2. Leave on a positive note – Leave work on a positive note if you can. Keep your dignity of utmost importance.

 • Even if your boss was “difficult”, do not get angry in the office. Don’t bad mouth your boss, destroy company property, or send out nasty messages over Facebook and Twitter. Keep your composure and exit gracefully. Remember, you might be working with one or some of these people in the future; the way you act under pressure will stick. 

 • Get a recommendation- Before you leave the office, ask your boss if you can use her as a reference in the future. Try to overcome your emotions and do this in-person – harness the intensity of the moment to take a pro-active step, rather than just sending a stale email later on.

3. Mourn the loss – Losing a job is a traumatic event. You may be floundering in a sea of mixed emotions. What’s important to remember is that this is completely normal.

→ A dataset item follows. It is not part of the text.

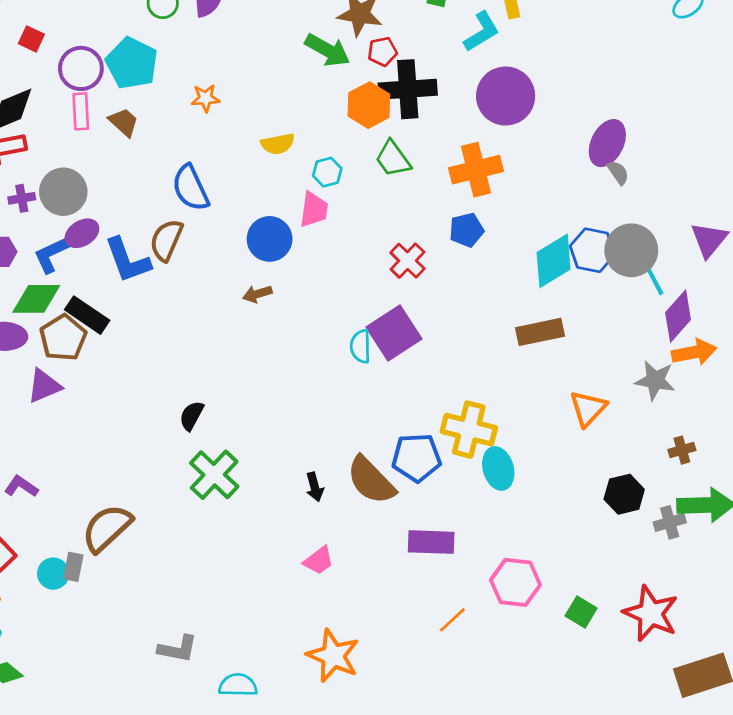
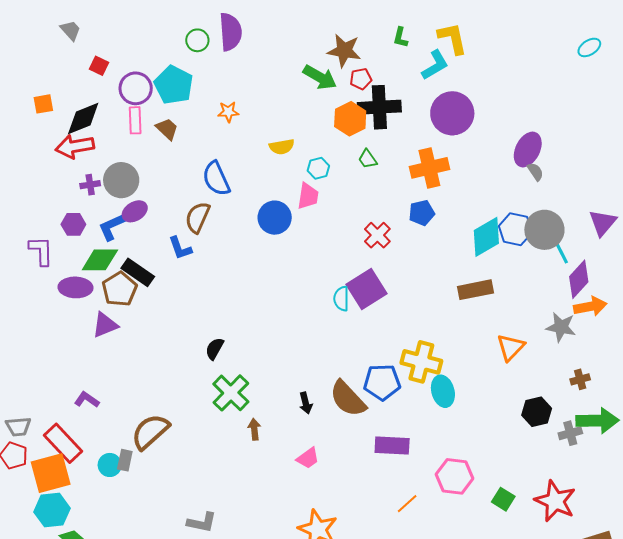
green trapezoid: (393, 159) -> (368, 159), size x0.7
blue L-shape: (127, 260) -> (180, 248), moved, size x0.7
brown arrow: (257, 294) -> (254, 429), moved, turned 100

There is no one way to react to job loss – and you will undoubtedly go through your own process of working through it.

 • Acknowledge the loss – When just days before your alarm clock was a mortal enemy, yo u may now feel overwhelmed by the lack of structure. Realize its okay to feel bad but instead of wallowing, take the opportunity to reconnect with things you never had time for while working – like hobbies you let slip, volunteering, friends, or family. This will reinforce that your identity is more than what you do between 9am to 5pm. This a big step in re-framing your self image to be less dependent on “what do you do” and more about “who you are”. 

 • Ride the rollercoaster – You may fluctuate between feeling relieved and excited to  phasing through fear, denial, sadness, anger, confusion, and shock. Experiencing a wide range of emotions is a typical cycle that most people go through. Eventually, you’ll reach a stage of adaptation. Don’t go it alone – we’re here to help you through the grief-like feelings and to help you plan your next move. If your sadness explodes into full blown depression, be sure to seek professional guidance immediately.  

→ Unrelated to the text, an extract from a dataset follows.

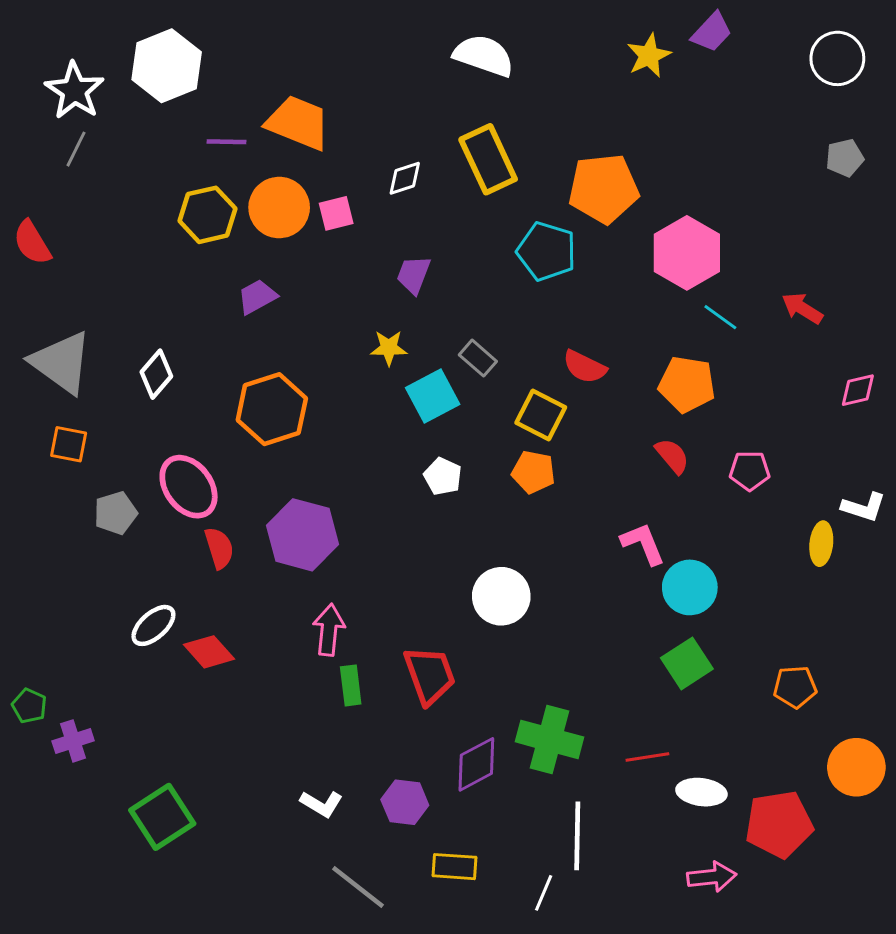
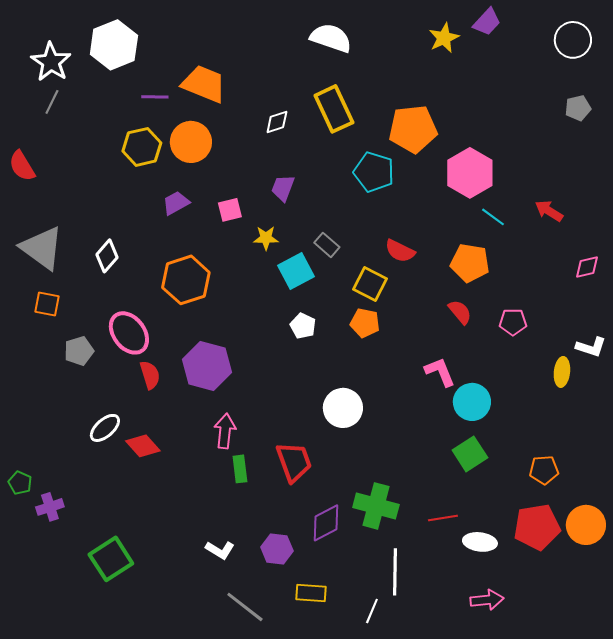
pink square: (336, 213) -> (230, 210), moved
red pentagon: (779, 824) -> (537, 527), moved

 • Cleanse –  Give yourself permission to work up to a fresh start. Take time for yourself in the early days. Indulge with a manicure or new haircut to help boost your self-esteem. Convert your anxiety into positive energy. Meditate, exercise; find your zen. Try journaling – it can help you process your thoughts. Use these practices to gain perspective on recent events and what you want out of the future. 

4. Don’t engage in self-defeat –

 • Avoid regressive behaviors that will keep you in a cycle of negativity. Don’t sleep all day – get up at a regular time. Don’t isolate yourself – get outside, seek out adventure and fresh air. Make a conscious effort to surround yourself with people who support and inspire you – avoid those who continuously harbor anger. 

 • Lose the “what-if’s” – You most likely lost your job through no effort of your own. Don’t beat yourself up about something that was out of your control. Pinch yourself every time you utter the words “If only, I had… or I wish I had done…I should have…”

5. Embrace the upsides – Leaving a job may be a painful process, but its exposes you to a world of opportunities you may have otherwise overlooked. It’s one of the few times in your life when you will be handed a clean slate and given time to re-evaluate your career. You have the time to think carefully if you’d like to keep doing what you were doing, change fields, or start your own business. Being fired sucks, but it presents a chance to move in a new direction and find even better opportunities both personally and personally. Wise words from FruGal at TotallyMoney: There is a reason that people tend to say ‘getting fired was the best thing that ever happened to me’, it forces you to check out of the daily grind and think about things clearly. Take advantage of that!

After surviving a layoff, you really learn a lot about your strengths and abilities. While you will need time to recover, remember to spend more time looking ahead and less time looking back. A job loss can be a blessing in disguise – a change that brings you new opportunities at every turn.

Pace yourself. Take every day one step at a time.

Have you ever lost your job? Do you have any tips on how to cope with this difficult experience?